Page MenuHomePhabricator

Network error from grid with mono bot
Closed, ResolvedPublic


When i run my mono bot from the grid using jstart, with

jstart -stderr -continuous -N PeriodiBOT -M my@email -m beas mono [program]

it can't connect to the network (timeout error) this problem doesn't happen if i run my bot directly on the tool account with

mono [program]

Note: My tool account have the Mozilla Trusted CA ROOT certificates on /.config/mono/certs/Trust

Event Timeline

I've spent sometime trying to debug this, to no avail.

The bot runs fine in bastion or on any gridengine host since T186846 was resolved.

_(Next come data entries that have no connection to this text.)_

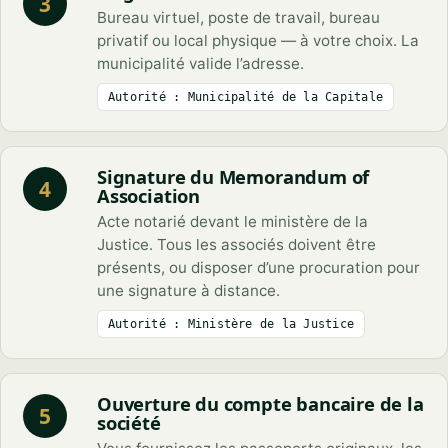
3
Bureau virtuel, poste de travail, bureau
privatif ou local physique — à votre choix. La
municipalité valide l’adresse.
Autorité : Municipalité de la Capitale
Signature du Memorandum of
4
Association
Acte notarié devant le ministère de la
Justice. Tous les associés doivent être
présents, ou disposer d’une procuration pour
une signature à distance.
Autorité : Ministère de la Justice
Ouverture du compte bancaire de la
5
société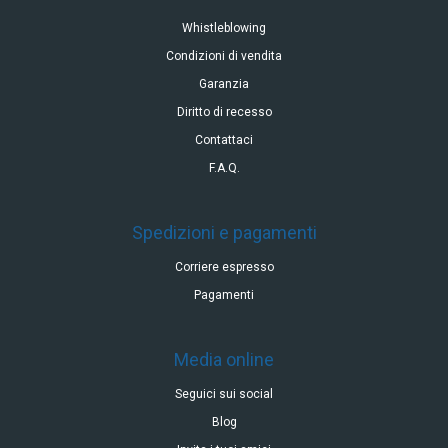
Whistleblowing
Condizioni di vendita
Garanzia
Diritto di recesso
Contattaci
F.A.Q.
Spedizioni e pagamenti
Corriere espresso
Pagamenti
Media online
Seguici sui social
Blog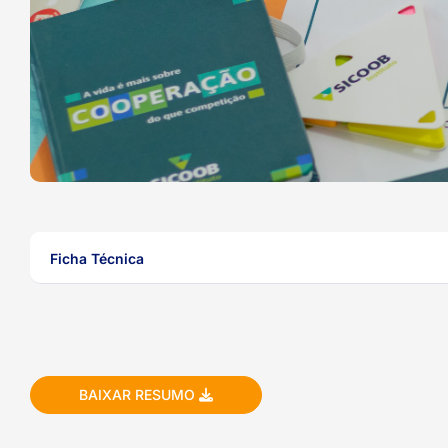
ook-
Ficha Técnica
BAIXAR RESUMO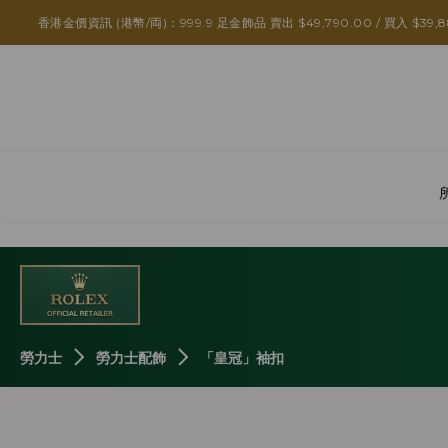
ROLEX 「皇冠」袖扣 黃金 A1018
香港金價資訊 (港幣/両)：999.9 足金飾品 賣出 $49,790.00 / 買入 $39,8
勞力士
勞力士配飾
「皇冠」袖扣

If sent from the bastion to grid, however it gets stuck on the step to connect to es.Wikipedia and consumes 100% cpu on the exec host.

Directly on tools-exec-*

chicocvenancio@tools-exec-1423:~$ sudo become periodibot
tools.periodibot@tools-exec-1423:~$ mono PeriodiBOT/PeriodiBOT-IRC.exe
==================== PeriodiBOT 2.6.6608.9829 ====================
[2018/02/09 20:56:46] [LOCAL LOG] Undefined: Loading config
[2018/02/09 20:56:46] [LOCAL LOG] PeriodiBOT: Loading operators
[2018/02/09 20:56:46] [LOCAL LOG] PeriodiBOT: Starting...
[2018/02/09 20:56:46] [LOCAL LOG] PeriodiBOT: Signing in...
[2018/02/09 20:56:46] [LOCAL LOG] PeriodiBOT: Obtaining token...
[2018/02/09 20:56:49] [LOCAL LOG] PeriodiBOT: Token obtained!
[2018/02/09 20:56:49] [LOCAL LOG] PeriodiBOT: Login result: Success
[2018/02/09 20:56:49] [LOCAL LOG] PeriodiBOT: UserID: 4597225
[2018/02/09 20:56:49] [LOCAL LOG] PeriodiBOT: Username: PeriodiBOT

jsub from bastion:

root@tools-bastion-03:~# become periodibot
tools.periodibot@tools-bastion-03:~$ jsub -N PeriodiBOTChico mono ~/PeriodiBOT/PeriodiBOT-IRC.exe
tools.periodibot@tools-bastion-03:~$ tail PeriodiBOTChico.out

Login Failed (Network error)
The request timed out

Press any key to exit or wait 5 seconds
......[2018/02/09 20:54:14] [LOCAL LOG] PeriodiBOT: Obtaining token...

And on tools-exec-1423:

chicocvenancio@tools-exec-1423:~$ ps aux|grep mono
tools.p+ 30836 99.4 0.2 470788 22788 ? Ssl 20:48 4:07 /usr/bin/mono-sgen /data/project/periodibot/PeriodiBOT/PeriodiBOT-IRC.exe

Is there some environment setup in the tool's .profile or .bashrc that is needed by the mono runtime? A job submitted to the grid will not be run from a login shell and may be missing environment settings that would be present for an interactive job. The fix for this is to create a shell script that sets up the needed environment and then execs the core program and submit that to the grid instead.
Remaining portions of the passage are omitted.